“Sport is a great learning ground for every aspect of life. It teaches you through putting you in testing situations where you have to perform based on what you know and on what you might find yourself to be capable of.”
Donal Óg Cusack has played hurling since he was a boy and has used the lessons learned on the pitch to forge a strong career on and off the field.
He will be sharing some of the secrets of how the lessons of sport can translate into success in other areas of life at a special “Winning in Business” event being hosted by Bord Gáis Energy in Cork tomorrow morning alongside Irish Women’s Rugby Grand Slam winning Captain Fiona Coghlan and perhaps the most iconic sporting song to have emerged from Cork in recent generations Roy Keane.
Not surprisingly the event is a complete sell out but Sport for Business will be there, with a great table of guests including World Champion Olive Loughnane and 16 time All Ireland winner Mary O’Connor, and we will be keeping you up to date with social media from the Clarion Hotel through the morning.
We caught up with Cusack in advance though and time spent in the company of this man will never be wasted. Our timing was perfect, coming off the back of a stunning win for Clare over Kilkenny in the Allianz Hurling league on Saturday.
Cusack took up a role as selector with Davy Fitzgerald at the start of this campaign and that prompted a look at the priorities of a man who leads many lives.
“When I was younger I would have always said Yes to everything and then try find the time to squeeze it in but as you get older you learn to prioritise and this was an opportunity to try something new, with a team of great potential and as part of a set up that is second to none that Davy has built up.”
“I had a wonderful time working in the media with RTE and the Examiner but I couldn’t carry on with all those obligations while holding down a full time job as well.”
“I like being involved, being busy.”
Friends would ask how I find the time but I look at them and they might have a family and be up to their ears in managing what there kids are doing and where they need to be.

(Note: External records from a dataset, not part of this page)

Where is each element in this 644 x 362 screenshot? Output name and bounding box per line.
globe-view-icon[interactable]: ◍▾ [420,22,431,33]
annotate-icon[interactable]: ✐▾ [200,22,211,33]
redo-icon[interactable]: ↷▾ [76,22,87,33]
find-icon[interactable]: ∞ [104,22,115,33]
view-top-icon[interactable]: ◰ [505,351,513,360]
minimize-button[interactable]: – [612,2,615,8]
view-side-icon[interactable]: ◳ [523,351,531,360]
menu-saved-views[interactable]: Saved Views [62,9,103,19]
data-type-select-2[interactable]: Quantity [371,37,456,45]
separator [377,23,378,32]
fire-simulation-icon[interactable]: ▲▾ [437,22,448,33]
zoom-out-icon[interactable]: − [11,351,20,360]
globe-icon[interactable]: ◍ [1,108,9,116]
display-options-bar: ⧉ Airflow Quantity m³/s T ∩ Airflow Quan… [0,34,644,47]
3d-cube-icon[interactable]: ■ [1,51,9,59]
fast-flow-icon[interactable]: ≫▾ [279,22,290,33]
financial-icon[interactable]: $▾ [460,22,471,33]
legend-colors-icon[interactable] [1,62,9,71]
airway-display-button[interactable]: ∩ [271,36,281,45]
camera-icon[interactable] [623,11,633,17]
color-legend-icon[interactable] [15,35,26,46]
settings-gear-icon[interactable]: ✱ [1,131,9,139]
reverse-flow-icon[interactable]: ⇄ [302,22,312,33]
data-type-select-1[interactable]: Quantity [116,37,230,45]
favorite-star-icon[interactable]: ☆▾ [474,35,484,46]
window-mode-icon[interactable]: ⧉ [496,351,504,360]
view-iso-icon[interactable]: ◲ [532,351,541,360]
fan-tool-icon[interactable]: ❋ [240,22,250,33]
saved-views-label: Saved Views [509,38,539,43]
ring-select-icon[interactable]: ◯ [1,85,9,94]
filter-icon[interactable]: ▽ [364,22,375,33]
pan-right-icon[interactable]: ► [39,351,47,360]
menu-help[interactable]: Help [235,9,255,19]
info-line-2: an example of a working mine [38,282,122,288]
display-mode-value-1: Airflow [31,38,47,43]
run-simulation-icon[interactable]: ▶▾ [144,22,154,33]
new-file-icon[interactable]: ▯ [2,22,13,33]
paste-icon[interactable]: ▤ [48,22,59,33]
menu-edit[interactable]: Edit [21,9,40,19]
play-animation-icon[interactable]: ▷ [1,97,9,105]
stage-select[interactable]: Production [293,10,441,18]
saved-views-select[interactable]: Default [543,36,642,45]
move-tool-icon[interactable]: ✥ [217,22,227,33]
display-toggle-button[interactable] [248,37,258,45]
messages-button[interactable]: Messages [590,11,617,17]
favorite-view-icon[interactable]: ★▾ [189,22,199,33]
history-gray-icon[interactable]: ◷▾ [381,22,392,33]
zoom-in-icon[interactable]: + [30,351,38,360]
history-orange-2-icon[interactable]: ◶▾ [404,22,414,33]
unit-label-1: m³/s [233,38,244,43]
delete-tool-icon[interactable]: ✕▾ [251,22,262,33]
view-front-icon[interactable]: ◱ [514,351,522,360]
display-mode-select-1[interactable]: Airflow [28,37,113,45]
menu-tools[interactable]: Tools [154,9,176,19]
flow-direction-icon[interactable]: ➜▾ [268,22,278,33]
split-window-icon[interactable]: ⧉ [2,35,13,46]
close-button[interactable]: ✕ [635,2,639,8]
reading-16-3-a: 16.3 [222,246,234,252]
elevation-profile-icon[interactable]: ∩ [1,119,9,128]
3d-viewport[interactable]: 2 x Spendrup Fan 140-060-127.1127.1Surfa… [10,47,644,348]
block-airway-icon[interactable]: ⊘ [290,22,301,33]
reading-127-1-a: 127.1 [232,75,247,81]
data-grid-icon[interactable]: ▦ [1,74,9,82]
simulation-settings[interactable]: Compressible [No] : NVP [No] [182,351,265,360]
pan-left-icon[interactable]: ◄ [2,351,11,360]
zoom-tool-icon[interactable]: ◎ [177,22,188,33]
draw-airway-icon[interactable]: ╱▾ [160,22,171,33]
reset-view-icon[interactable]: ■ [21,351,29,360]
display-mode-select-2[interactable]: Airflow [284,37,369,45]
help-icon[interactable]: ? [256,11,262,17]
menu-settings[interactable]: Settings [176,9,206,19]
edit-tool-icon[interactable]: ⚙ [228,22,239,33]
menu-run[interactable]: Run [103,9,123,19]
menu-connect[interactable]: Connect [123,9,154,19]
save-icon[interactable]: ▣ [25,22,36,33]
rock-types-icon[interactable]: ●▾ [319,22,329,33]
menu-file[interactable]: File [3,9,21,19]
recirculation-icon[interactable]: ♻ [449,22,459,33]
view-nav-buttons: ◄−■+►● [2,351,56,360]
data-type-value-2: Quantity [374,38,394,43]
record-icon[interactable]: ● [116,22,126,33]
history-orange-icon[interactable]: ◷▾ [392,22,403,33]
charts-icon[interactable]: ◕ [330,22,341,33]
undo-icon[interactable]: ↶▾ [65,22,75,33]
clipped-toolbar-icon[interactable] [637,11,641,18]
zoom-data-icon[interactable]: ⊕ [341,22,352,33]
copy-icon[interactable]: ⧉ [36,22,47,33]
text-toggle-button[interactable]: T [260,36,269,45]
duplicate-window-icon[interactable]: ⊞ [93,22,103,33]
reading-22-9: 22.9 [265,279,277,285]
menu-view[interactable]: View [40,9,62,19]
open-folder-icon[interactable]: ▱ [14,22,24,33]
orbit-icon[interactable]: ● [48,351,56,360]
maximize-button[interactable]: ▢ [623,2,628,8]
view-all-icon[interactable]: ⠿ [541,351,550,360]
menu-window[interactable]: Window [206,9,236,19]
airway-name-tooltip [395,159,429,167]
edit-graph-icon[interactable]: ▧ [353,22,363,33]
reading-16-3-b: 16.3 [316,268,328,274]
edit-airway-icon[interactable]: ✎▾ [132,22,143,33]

I don’t have that so I have time and nothing I do feels like a chore. That’s important. Life is short enough that if you get a chance to do something you are good at and enjoy then you should grasp it.”
Cusack has worked for US Multinational Johnson and Johnson in Cork for 15 years, running projects around win energy at their sites that have brought him to a position of respect and influence within the global organisation.
Most importantly he has enjoyed it.
“The one thing that is often overlooked about the big multinational employers we have in Ireland is the education they provide to their employees, and the opportunity they present for us to learn to deliver in many aspects of our lives.”
“The most obvious, but no less important aspect of playing sport and working beyond the pitch is how to operate as part of a team”
“You have to get on with people, learn how to compete alongside others who have different strengths and weaknesses.”
“They put you into testing situations that you have to step up and perform in.”
“Getting comfortable in what might at first be an uncomfortable position is really important as a lesson. It enables you to take on challenges that might at first seem too big but which you can manage by taking the first step and learning with every move.”
That philosophy was very personally made real through Cusack’s powerful campaigning for marriage equality and gay rights. As an elite sports star coming out was never going to be easy but it will have made a difference to others in a similar position. His documentary last year for RTÉ, Coming Out of the Curve was a thoughtful and intelligent analysis of the way being gay was seen and it changed perceptions.
The willingness to take things on was also central to the formation of the Gaelic Players Association in which Cusack was a driving force.
“There was an unbalance that had come about in the game that needed to be addressed.”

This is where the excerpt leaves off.